**WHAT IS EXPECTED**: Find the line containing "APPLICABLE LAW AND COMPETENT JURISDICTION" in the records below. Copy exactly that line and each one after it, ending at the line containing "consumer and user", and nothing more.

[Page-level text extractions]
+===+

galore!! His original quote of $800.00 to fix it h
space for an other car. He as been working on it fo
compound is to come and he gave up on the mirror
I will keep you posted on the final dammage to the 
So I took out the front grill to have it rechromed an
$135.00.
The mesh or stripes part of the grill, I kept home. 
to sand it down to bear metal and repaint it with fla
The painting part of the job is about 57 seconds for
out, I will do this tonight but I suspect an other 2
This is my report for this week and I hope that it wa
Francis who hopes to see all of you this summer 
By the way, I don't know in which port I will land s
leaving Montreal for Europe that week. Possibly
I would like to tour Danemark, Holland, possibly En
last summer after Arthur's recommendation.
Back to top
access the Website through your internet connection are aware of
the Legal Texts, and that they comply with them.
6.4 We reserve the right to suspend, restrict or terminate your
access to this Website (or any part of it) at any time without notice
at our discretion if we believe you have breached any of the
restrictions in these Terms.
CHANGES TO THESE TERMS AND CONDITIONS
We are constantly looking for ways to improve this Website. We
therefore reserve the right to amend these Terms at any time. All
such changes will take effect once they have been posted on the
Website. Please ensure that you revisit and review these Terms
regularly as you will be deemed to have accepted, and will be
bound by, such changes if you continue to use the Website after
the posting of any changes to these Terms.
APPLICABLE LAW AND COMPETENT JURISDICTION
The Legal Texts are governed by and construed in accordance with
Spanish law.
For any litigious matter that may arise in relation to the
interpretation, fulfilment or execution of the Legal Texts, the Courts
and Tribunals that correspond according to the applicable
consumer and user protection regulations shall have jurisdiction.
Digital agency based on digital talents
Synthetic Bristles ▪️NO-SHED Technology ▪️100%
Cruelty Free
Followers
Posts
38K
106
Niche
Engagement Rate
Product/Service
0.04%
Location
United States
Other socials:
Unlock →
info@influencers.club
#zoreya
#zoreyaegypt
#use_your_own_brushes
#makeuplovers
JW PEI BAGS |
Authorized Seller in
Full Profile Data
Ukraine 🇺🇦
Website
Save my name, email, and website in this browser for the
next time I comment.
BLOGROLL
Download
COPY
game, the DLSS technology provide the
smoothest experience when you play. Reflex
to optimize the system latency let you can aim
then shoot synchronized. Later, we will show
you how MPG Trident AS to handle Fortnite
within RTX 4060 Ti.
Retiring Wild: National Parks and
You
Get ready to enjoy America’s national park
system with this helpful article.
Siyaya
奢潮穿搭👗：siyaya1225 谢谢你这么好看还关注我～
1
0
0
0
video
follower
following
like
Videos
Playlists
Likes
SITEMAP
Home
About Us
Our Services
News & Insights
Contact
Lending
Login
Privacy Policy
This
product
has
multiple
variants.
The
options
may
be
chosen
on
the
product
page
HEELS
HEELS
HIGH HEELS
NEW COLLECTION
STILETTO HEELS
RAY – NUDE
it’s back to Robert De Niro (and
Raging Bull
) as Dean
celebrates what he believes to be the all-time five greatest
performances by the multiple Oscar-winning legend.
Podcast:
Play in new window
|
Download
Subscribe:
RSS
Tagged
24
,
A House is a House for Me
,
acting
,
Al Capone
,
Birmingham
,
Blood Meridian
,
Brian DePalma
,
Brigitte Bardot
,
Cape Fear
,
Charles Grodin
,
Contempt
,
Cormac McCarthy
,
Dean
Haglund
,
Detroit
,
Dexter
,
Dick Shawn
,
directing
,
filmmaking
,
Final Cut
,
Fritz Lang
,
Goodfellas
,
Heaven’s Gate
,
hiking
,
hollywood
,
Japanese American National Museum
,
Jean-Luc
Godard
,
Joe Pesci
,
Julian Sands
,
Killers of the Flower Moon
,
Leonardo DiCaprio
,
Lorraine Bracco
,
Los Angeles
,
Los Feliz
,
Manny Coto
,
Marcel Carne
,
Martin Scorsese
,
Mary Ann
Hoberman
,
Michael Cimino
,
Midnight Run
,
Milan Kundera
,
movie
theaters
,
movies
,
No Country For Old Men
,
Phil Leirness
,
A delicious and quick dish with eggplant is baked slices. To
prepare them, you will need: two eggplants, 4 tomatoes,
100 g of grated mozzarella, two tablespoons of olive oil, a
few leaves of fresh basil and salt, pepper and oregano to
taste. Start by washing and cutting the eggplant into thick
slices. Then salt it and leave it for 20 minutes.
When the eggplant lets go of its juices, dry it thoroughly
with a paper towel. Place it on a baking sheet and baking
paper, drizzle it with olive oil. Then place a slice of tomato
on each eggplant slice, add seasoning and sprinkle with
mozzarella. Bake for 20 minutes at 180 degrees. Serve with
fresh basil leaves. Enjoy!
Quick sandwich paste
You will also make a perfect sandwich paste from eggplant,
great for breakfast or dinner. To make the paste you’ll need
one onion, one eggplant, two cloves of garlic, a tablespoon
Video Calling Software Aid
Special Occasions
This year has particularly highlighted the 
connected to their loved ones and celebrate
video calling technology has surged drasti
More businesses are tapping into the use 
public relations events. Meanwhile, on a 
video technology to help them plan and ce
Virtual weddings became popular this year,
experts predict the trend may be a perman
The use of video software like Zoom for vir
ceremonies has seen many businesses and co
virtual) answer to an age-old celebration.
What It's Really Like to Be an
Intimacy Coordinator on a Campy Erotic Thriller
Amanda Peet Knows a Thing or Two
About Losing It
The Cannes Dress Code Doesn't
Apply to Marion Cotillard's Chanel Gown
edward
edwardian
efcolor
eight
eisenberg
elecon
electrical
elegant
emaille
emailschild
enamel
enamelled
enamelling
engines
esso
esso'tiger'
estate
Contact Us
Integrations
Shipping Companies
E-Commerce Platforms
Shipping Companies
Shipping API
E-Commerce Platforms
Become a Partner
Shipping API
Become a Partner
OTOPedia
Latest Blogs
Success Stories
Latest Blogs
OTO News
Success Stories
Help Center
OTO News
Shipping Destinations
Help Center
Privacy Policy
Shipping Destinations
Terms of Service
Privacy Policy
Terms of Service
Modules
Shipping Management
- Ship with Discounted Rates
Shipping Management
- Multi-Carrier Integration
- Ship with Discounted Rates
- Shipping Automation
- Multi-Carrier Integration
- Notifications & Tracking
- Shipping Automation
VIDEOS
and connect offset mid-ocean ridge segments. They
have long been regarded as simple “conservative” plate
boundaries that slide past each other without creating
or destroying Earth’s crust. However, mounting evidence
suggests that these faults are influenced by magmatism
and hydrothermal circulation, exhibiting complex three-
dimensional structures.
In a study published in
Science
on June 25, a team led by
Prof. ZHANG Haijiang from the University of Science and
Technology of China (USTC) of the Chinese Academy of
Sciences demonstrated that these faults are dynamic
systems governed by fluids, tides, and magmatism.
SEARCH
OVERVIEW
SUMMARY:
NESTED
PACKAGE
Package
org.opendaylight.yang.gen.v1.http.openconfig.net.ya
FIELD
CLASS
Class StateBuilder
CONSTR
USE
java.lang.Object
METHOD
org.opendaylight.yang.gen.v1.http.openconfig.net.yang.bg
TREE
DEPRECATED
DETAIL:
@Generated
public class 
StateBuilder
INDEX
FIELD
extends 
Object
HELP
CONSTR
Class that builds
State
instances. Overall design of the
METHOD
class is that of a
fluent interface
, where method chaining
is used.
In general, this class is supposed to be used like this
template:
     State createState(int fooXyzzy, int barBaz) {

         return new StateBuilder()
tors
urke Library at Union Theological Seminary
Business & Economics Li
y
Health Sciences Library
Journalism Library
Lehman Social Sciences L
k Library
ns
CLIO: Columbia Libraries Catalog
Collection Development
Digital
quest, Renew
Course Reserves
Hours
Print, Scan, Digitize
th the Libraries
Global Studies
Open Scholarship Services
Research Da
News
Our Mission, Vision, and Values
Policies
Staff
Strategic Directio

+===+

**TASK ANSWER**:
APPLICABLE LAW AND COMPETENT JURISDICTION
The Legal Texts are governed by and construed in accordance with
Spanish law.
For any litigious matter that may arise in relation to the
interpretation, fulfilment or execution of the Legal Texts, the Courts
and Tribunals that correspond according to the applicable
consumer and user protection regulations shall have jurisdiction.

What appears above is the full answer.